June 30, 2015

Web archiving APIs - a start

Even though it didn't feature heavily on the official agenda, the topic of web archive APIs repeatedly came up during the last IIPC GA in Stanford. This is an understandable desire as the use of APIs enables interoperability amongst different tools. This, in theory, allows you to build (many) narrow purpose tools and then have them work, seamlessly, together. No more monolithic behemoths that are a pain to maintain.

In fact, we already have one web archive "API" in wide use; the WARC file format. While technically not an "application programming interface" it serves the same fundamental purpose, to enable interoperability. It has decoupled harvesters (e.g. Heritrix) from replay systems (e.g. OpenWayback) and both of those from analytical/data mining software etc.

Overall I'd say the WARC format has been a success, albeit not without its flaws. More on that later.

So, now there is interest in defining more "APIs". Indeed, there was a survey, recently, about the possibility of setting up a special "APIs Working Group" within the IIPC.

What I find missing from this conversations is, what are these APIs? Which facets of web archiving are amicable to being formalized in this manner?

We do have a few informal "APIs" floating around. The CDX file format is one. The Memento protocol is another. Cleaning up and formalizing an existing 'defacto' API avoids the pitfall of creating an API that entirely fails to work in the "real world."

To understand this, lets go back the WARC format. It was an extension of the ARC file format developed by the Internet Archive. In drafting the WARC standard, the lessons of the ARC file format were used and most of the ARC file format's short comings were addressed. 

Predictably, where the WARC format has shown weakness is in areas that ARC did not address at all. For example in handling duplicate records. In those areas, wrong assumptions were made due to lack of experience. This in turn, for example, significantly delayed the widespread use of deduplication.

The best APIs/protocols/standards emerge from hard won experience. I would argue very strongly against developing any API from the top down.

With that in mind, there are two possible APIs I believe are ready to be made more formal.

The first is the current "CDX Server protocol".  The CDX Server is a component within OpenWayback that resolves URI+timestamp requests into stored resources (either a single one or a range depending on the nature of the query). Note, that a "CDX Server" need not use a CDX style index. That is merely how it is now. This is a protocol for separating the user interface of a replay tool (like OpenWayback) from its the index. Lets call it Web Archive Query Protocol, WAQP, for now.

Pywb, another replay tool, uses almost the same protocol in its implementation. With a well defined WAQP, you might be able to use Pywb front end (display) with the OpenWayback back end (CDX server) or the other way around.

With a well defined WAQP, the job of indexing WARCs would be become independent of the job of replaying web archives by rewriting URLs.
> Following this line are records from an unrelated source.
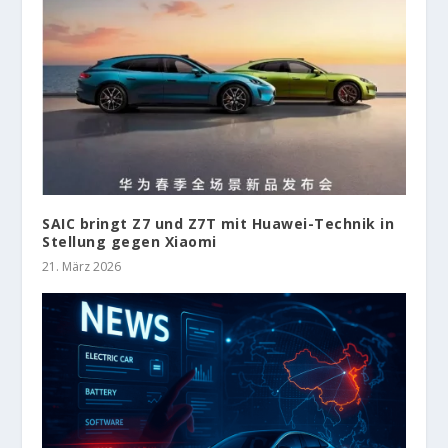
SAIC bringt Z7 und Z7T mit Huawei-Technik in
Stellung gegen Xiaomi
21. März 2026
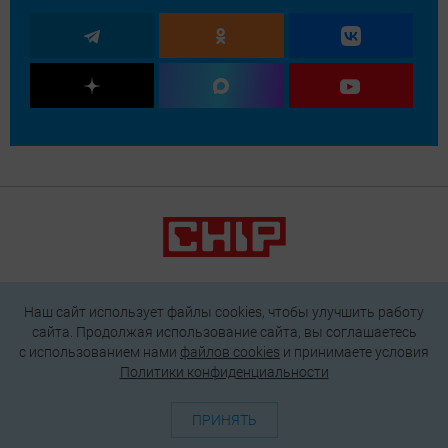
Наш сайт использует файлы cookies, чтобы улучшить работу
сайта. Продолжая использование сайта, вы соглашаетесь
О проекте
Генератор QR-кодов
Редакция
Реклама
c использованием нами
файлов cookies
и принимаете условия
Пользовательское соглашение
Политики конфиденциальности
Политика конфиденциальности
ПРИНЯТЬ
Подписаться на рассылку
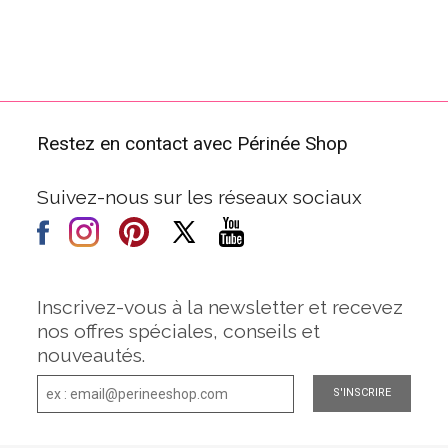
Restez en contact avec Périnée Shop
Suivez-nous sur les réseaux sociaux
Inscrivez-vous à la newsletter et recevez
nos offres spéciales, conseils et
nouveautés.
S'INSCRIRE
This would make it much easier to develop new versions of either type of software.

The other API is a bit more speculative. Web archiving proxies now exist and serve a very useful function. If a standard API was established for how these proxies interacted with the software driving the harvesting activity, it would be much easier to pair the two together. This API could possibly be built on top of existing proxy protocols.

I don't mean to imply that this is the definitive final list of web archiving APIs to be developed. These are simply two areas I believe are ready to be formalized and where doing so is likely to be of benefit in the near term.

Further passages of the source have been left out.